Recently my father is feeling under the weather. Since I came back from Amsterdam till just a week ago, me, my mom and my aunt everyday needed to spend long hours in the hospital to company my papa. Then was the moment that I realized the rock of my life would have shaky hands, would shed tears… Luckily he’s out of the hospital now and in a speedy recovery, we are all very happy about that.
I created this work because I feel like I’m watching my parents weathering away as I grow older. I’m scared, very scared, and I fear that I would be crushed by the weight which eventually will drop on me…

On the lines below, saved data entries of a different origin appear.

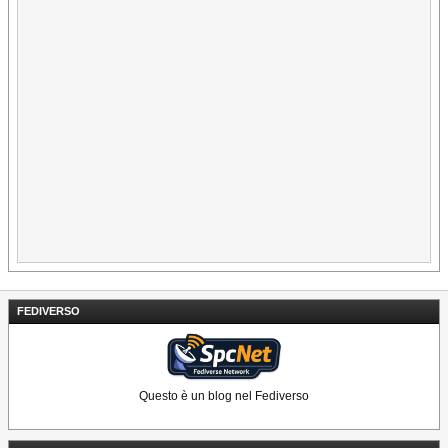
FEDIVERSO
Questo è un blog nel Fediverso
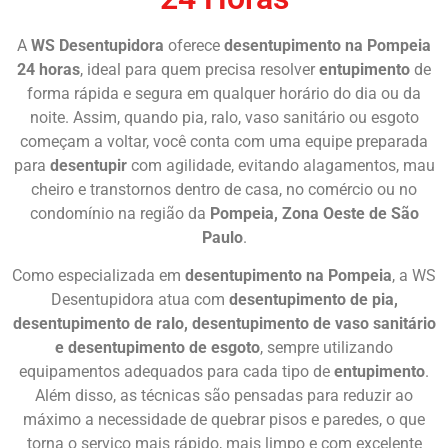
A
WS Desentupidora
oferece
desentupimento na Pompeia
24 horas
, ideal para quem precisa resolver
entupimento
de
forma rápida e segura em qualquer horário do dia ou da
noite. Assim, quando pia, ralo, vaso sanitário ou esgoto
começam a voltar, você conta com uma equipe preparada
para
desentupir
com agilidade, evitando alagamentos, mau
cheiro e transtornos dentro de casa, no comércio ou no
condomínio na região da
Pompeia, Zona Oeste de São
Paulo
.
Como especializada em
desentupimento na Pompeia
, a WS
Desentupidora atua com
desentupimento de pia,
desentupimento de ralo, desentupimento de vaso sanitário
e desentupimento de esgoto
, sempre utilizando
equipamentos adequados para cada tipo de
entupimento
.
Além disso, as técnicas são pensadas para reduzir ao
máximo a necessidade de quebrar pisos e paredes, o que
torna o serviço mais rápido, mais limpo e com excelente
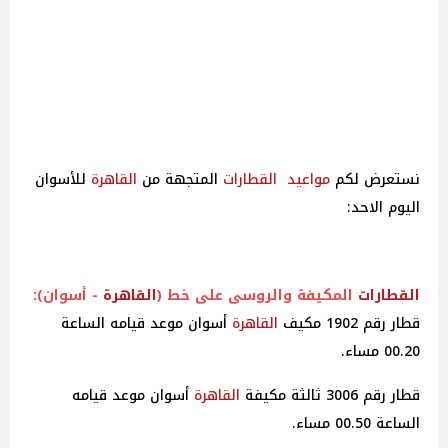
نستعرض لكم
مواعيد
القطارات
المتجهة من
القاهرة
للأسوان
اليوم الاحد:
القطارات
المكيفة والروسى على خط (
القاهرة
- أسوان):
قطار رقم 1902 مكيف
القاهرة
أسوان موعد قيامه الساعة
00.20 مساء.
قطار رقم 3006 ثالثة مكيفة
القاهرة
أسوان موعد قيامه
الساعة 00.50 مساء.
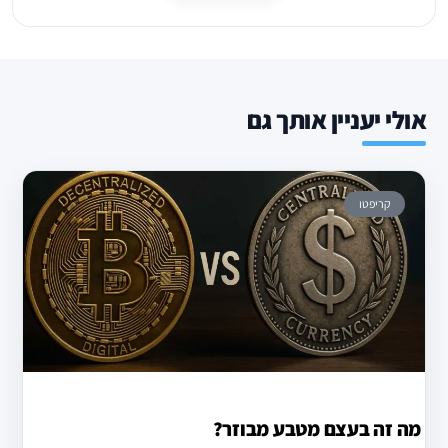
אולי יעניין אותך גם
קריפטו
מה זה בעצם מטבע מבוזר?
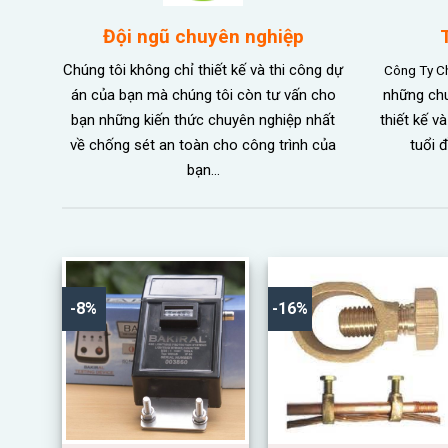
Đội ngũ chuyên nghiệp
Chúng tôi không chỉ thiết kế và thi công dự
Công Ty C
án của bạn mà chúng tôi còn tư vấn cho
những chu
bạn những kiến thức chuyên nghiệp nhất
thiết kế v
về chống sét an toàn cho công trình của
tuổi 
bạn…
-8%
-16%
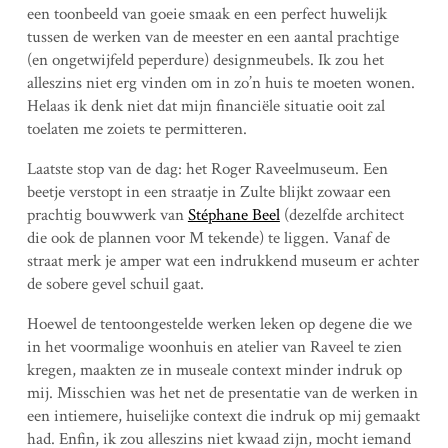
een toonbeeld van goeie smaak en een perfect huwelijk
tussen de werken van de meester en een aantal prachtige
(en ongetwijfeld peperdure) designmeubels. Ik zou het
alleszins niet erg vinden om in zo’n huis te moeten wonen.
Helaas ik denk niet dat mijn financiële situatie ooit zal
toelaten me zoiets te permitteren.
Laatste stop van de dag: het Roger Raveelmuseum. Een
beetje verstopt in een straatje in Zulte blijkt zowaar een
prachtig bouwwerk van
Stéphane Beel
(dezelfde architect
die ook de plannen voor M tekende) te liggen. Vanaf de
straat merk je amper wat een indrukkend museum er achter
de sobere gevel schuil gaat.
Hoewel de tentoongestelde werken leken op degene die we
in het voormalige woonhuis en atelier van Raveel te zien
kregen, maakten ze in museale context minder indruk op
mij. Misschien was het net de presentatie van de werken in
een intiemere, huiselijke context die indruk op mij gemaakt
had. Enfin, ik zou alleszins niet kwaad zijn, mocht iemand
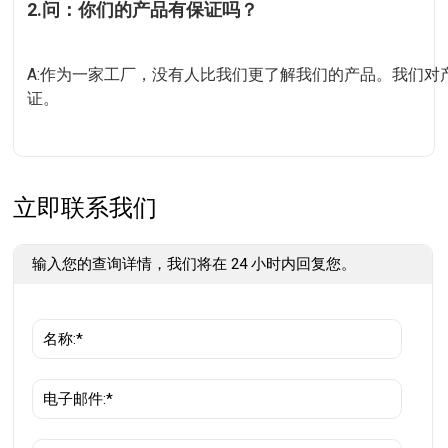
2.问：你们的产品有保证吗？
A:作为一家工厂，没有人比我们更了解我们的产品。我们对产品
证。
立即联系我们
输入您的查询详情，我们将在 24 小时内回复您。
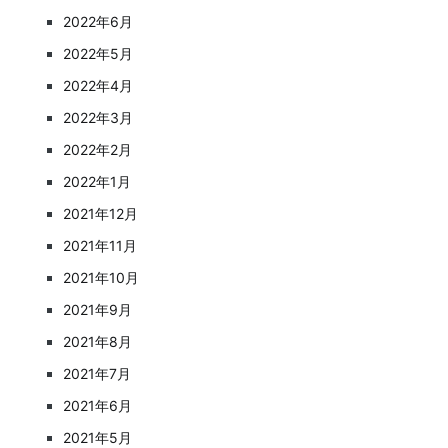
2022年6月
2022年5月
2022年4月
2022年3月
2022年2月
2022年1月
2021年12月
2021年11月
2021年10月
2021年9月
2021年8月
2021年7月
2021年6月
2021年5月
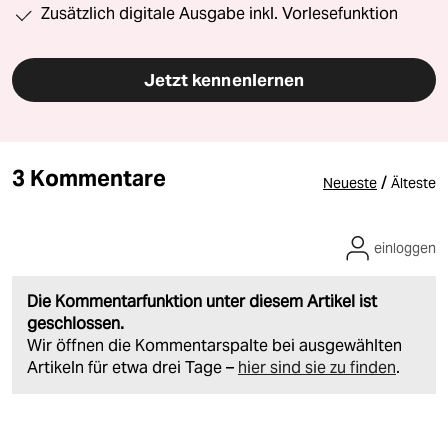
Zusätzlich digitale Ausgabe inkl. Vorlesefunktion
Jetzt kennenlernen
3 Kommentare
/
Neueste
Älteste
einloggen
Die Kommentarfunktion unter diesem Artikel ist
geschlossen.
Wir öffnen die Kommentarspalte bei ausgewählten
Artikeln für etwa drei Tage –
hier sind sie zu finden
.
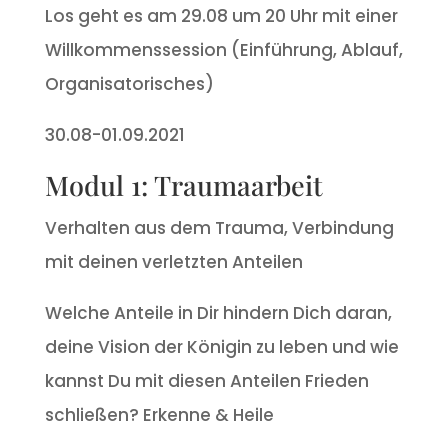
Los geht es am 29.08 um 20 Uhr mit einer
Willkommenssession (Einführung, Ablauf,
Organisatorisches)
30.08-01.09.2021
Modul 1: Traumaarbeit
Verhalten aus dem Trauma, Verbindung
mit deinen verletzten Anteilen
Welche Anteile in Dir hindern Dich daran,
deine Vision der Königin zu leben und wie
kannst Du mit diesen Anteilen Frieden
schließen? Erkenne & Heile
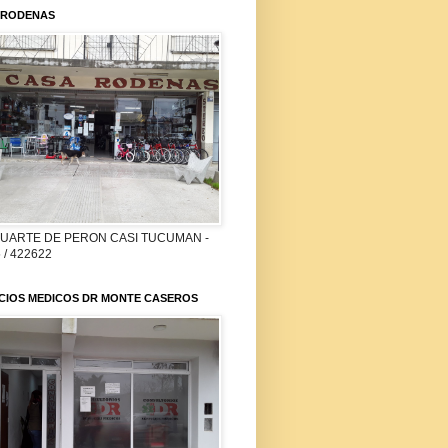
 RODENAS
DUARTE DE PERON CASI TUCUMAN -
 / 422622
ICIOS MEDICOS DR MONTE CASEROS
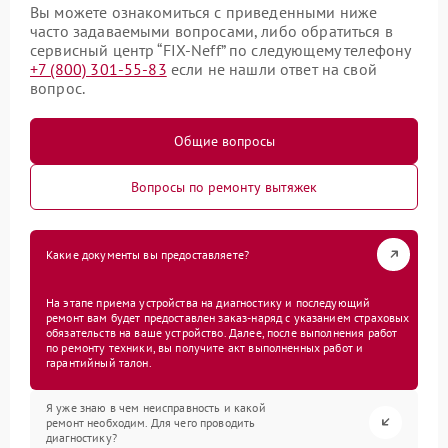
Вы можете ознакомиться с приведенными ниже
часто задаваемыми вопросами, либо обратиться в
сервисный центр “FIX-Neff” по следующему телефону
+7 (800) 301-55-83
если не нашли ответ на свой
вопрос.
Общие вопросы
Вопросы по ремонту вытяжек
Какие документы вы предоставляете?
На этапе приема устройства на диагностику и последующий
ремонт вам будет предоставлен заказ-наряд с указанием страховых
обязательств на ваше устройство. Далее, после выполнения работ
по ремонту техники, вы получите акт выполненных работ и
гарантийный талон.
Я уже знаю в чем неисправность и какой
ремонт необходим. Для чего проводить
диагностику?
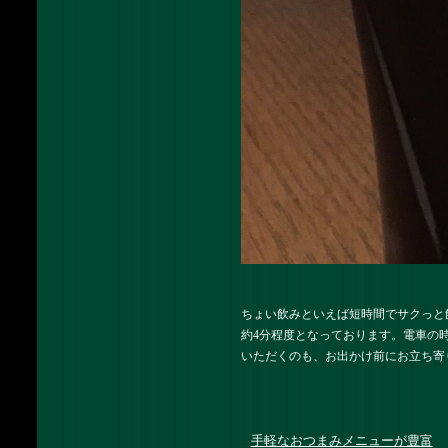
ちょい飲みといえば短時間でサクっと
約4分程度となっております。電車の
いただくのも、お出かけ前にお立ち寄
手軽なおつまみメニューが豊富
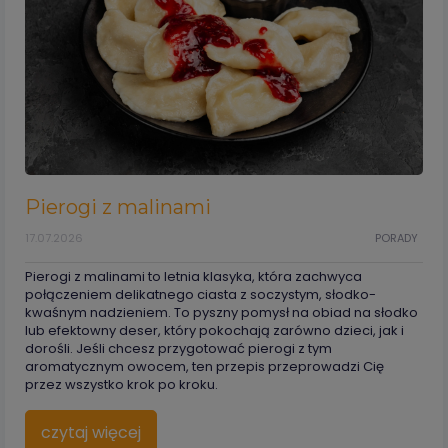
Pierogi z malinami
17.07.2026
PORADY
Pierogi z malinami to letnia klasyka, która zachwyca
połączeniem delikatnego ciasta z soczystym, słodko-
kwaśnym nadzieniem. To pyszny pomysł na obiad na słodko
lub efektowny deser, który pokochają zarówno dzieci, jak i
dorośli. Jeśli chcesz przygotować pierogi z tym
aromatycznym owocem, ten przepis przeprowadzi Cię
przez wszystko krok po kroku.
czytaj więcej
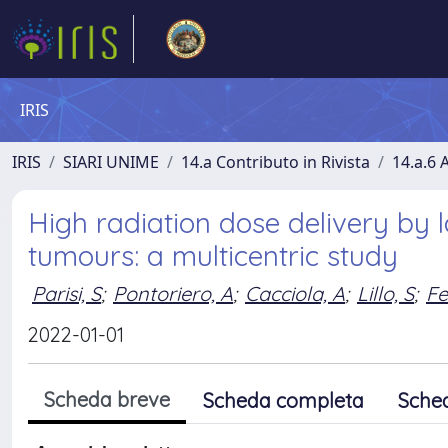
IRIS
IRIS
SIARI UNIME
14.a Contributo in Rivista
14.a.6 A
High radiation dose delivery by l
tumours: a multicentric study
Parisi, S
;
Pontoriero, A
;
Cacciola, A
;
Lillo, S
;
Fe
2022-01-01
Scheda breve
Scheda completa
Sche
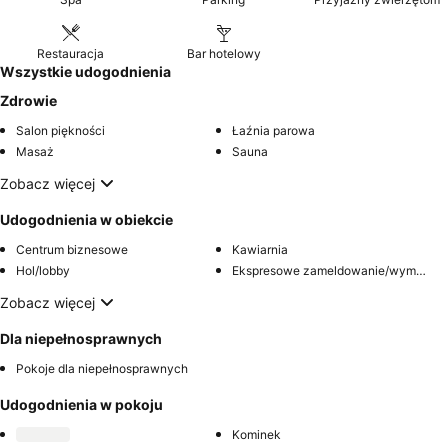
Restauracja
Bar hotelowy
Wszystkie udogodnienia
Zdrowie
Salon piękności
Łaźnia parowa
Masaż
Sauna
Zobacz więcej
Udogodnienia w obiekcie
Centrum biznesowe
Kawiarnia
Hol/lobby
Ekspresowe zameldowanie/wymeldowanie
Zobacz więcej
Dla niepełnosprawnych
Pokoje dla niepełnosprawnych
Udogodnienia w pokoju
Kominek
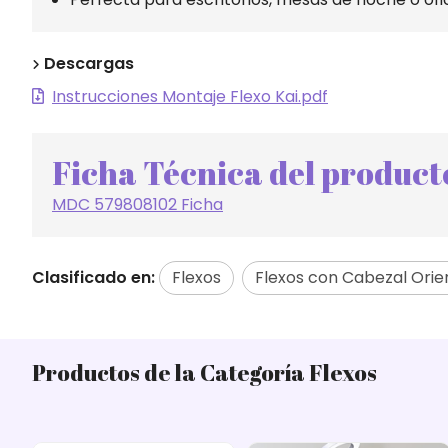
Descargas
Instrucciones Montaje Flexo Kai.pdf
Ficha Técnica del product
MDC 579808102 Ficha
Clasificado en:
Flexos
Flexos con Cabezal Orie
Productos de la Categoría Flexos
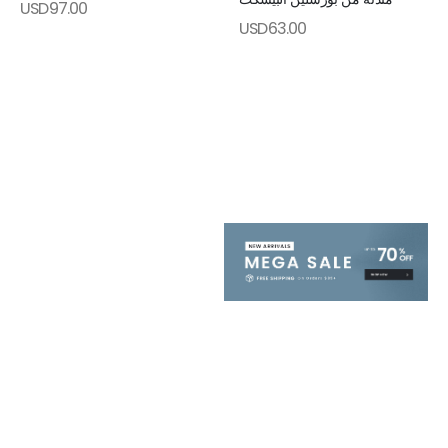
USD
97.00
USD
63.00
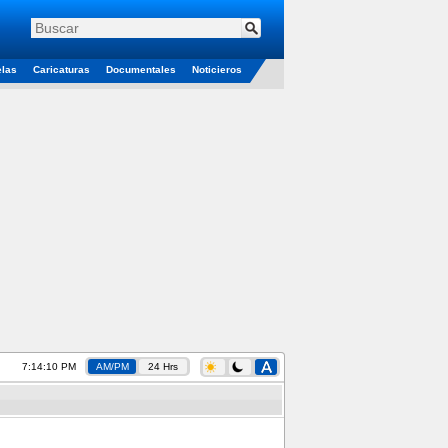
elas
Caricaturas
Documentales
Noticieros
7:14:11 PM
AM/PM
24 Hrs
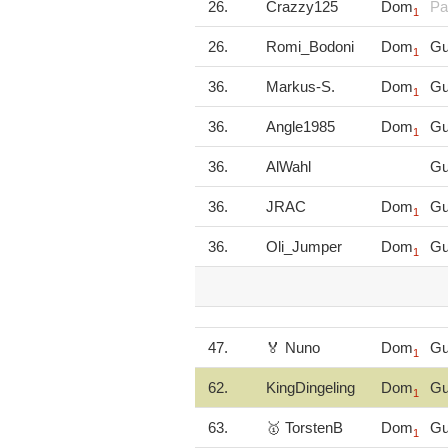
26.
Crazzy125
Dom
Pa
1
26.
Romi_Bodoni
Dom
Gu
1
36.
Markus-S.
Dom
Gu
1
36.
Angle1985
Dom
Gu
1
36.
AlWahl
Gu
36.
JRAC
Dom
Gu
1
36.
Oli_Jumper
Dom
Gu
1
47.
🏅 Nuno
Dom
Gu
1
62.
KingDingeling
Dom
Gu
1
63.
🥇 TorstenB
Dom
Gu
1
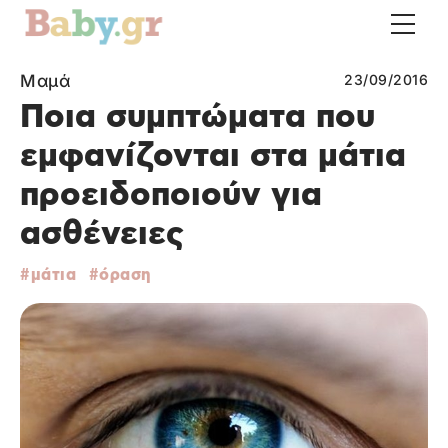
Μαμά
23/09/2016
Ποια συμπτώματα που
εμφανίζονται στα μάτια
προειδοποιούν για
ασθένειες
μάτια
όραση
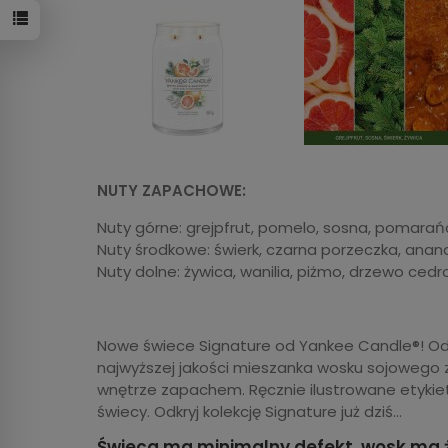
NUTY ZAPACHOWE:
Nuty górne: grejpfrut, pomelo, sosna, pomara
Nuty środkowe: świerk, czarna porzeczka, anana
Nuty dolne: żywica, wanilia, piżmo, drzewo ced
Nowe świece Signature od Yankee Candle®! Odś
najwyższej jakości mieszanka wosku sojowego 
wnętrze zapachem. Ręcznie ilustrowane etykiet
świecy. Odkryj kolekcję Signature już dziś…
Świeca ma minimalny defekt, wosk ma żó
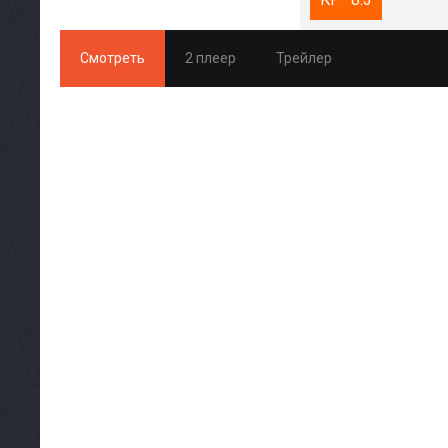
Смотреть
2 плеер
Трейлер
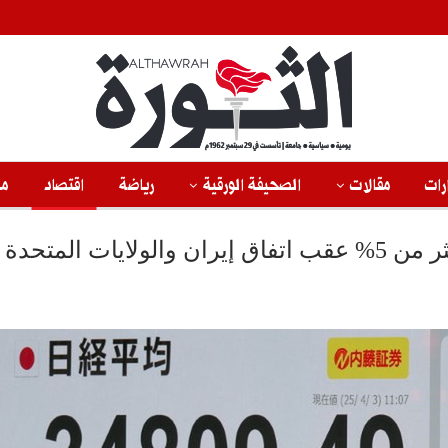
رات
مقالات
الصحيفة الورقية
رياضة
اقتصاد
من
يات المتحدة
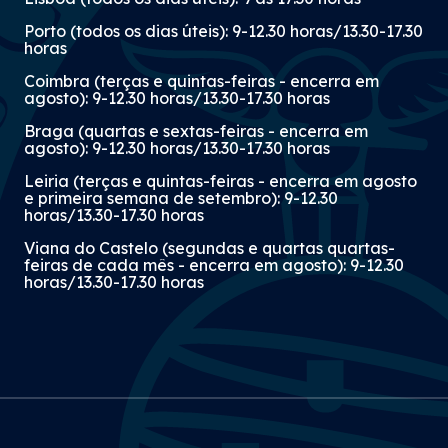
emitidos a entidades da
Porto (todos os dias úteis): 9-12.30 horas/13.30-17.30
Administração Pública
horas
Coimbra (terças e quintas-feiras - encerra em
08 Jul 2026
agosto): 9-12.30 horas/13.30-17.30 horas
Braga (quartas e sextas-feiras - encerra em
agosto): 9-12.30 horas/13.30-17.30 horas
Leiria (terças e quintas-feiras - encerra em agosto
e primeira semana de setembro): 9-12.30
horas/13.30-17.30 horas
«Sabia que?» - ICE para
agentes de seguros e
Viana do Castelo (segundas e quartas quartas-
feiras de cada mês - encerra em agosto): 9-12.30
intermediários de crédito
horas/13.30-17.30 horas
07 Jul 2026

I really dislike visiting hospital, too much sadness, too much loneliness…Things I’ve seen there are so heavy that every time I think about them I feel like choking. But the experience from this time also enlightens me. I’ve learned that through difficult times, we are still allowed to smile and have fun without feeling guilty; I’ve also learned that no matter how many family members, friends, partners, colleagues that you have, or how much they love and care about you, there’re times and paths in your life that you have to walk completely alone, face the challenges all by yourself. No one can save you except yourself.
Written on 2019.09.26
In "Weathering", I want to express that: Father, he's always been the rock of my life, but he's also a normal human being. As he ages, he would have shaky hands, he would feel scared, and he would also shed tears. “Fatherhood”, same as “Parenthood”, they should be bidirectional. Take good care of your aging parents the same way they took care of you when you were young, that’s the best representation of “Fatherhood” and “Parenthood”.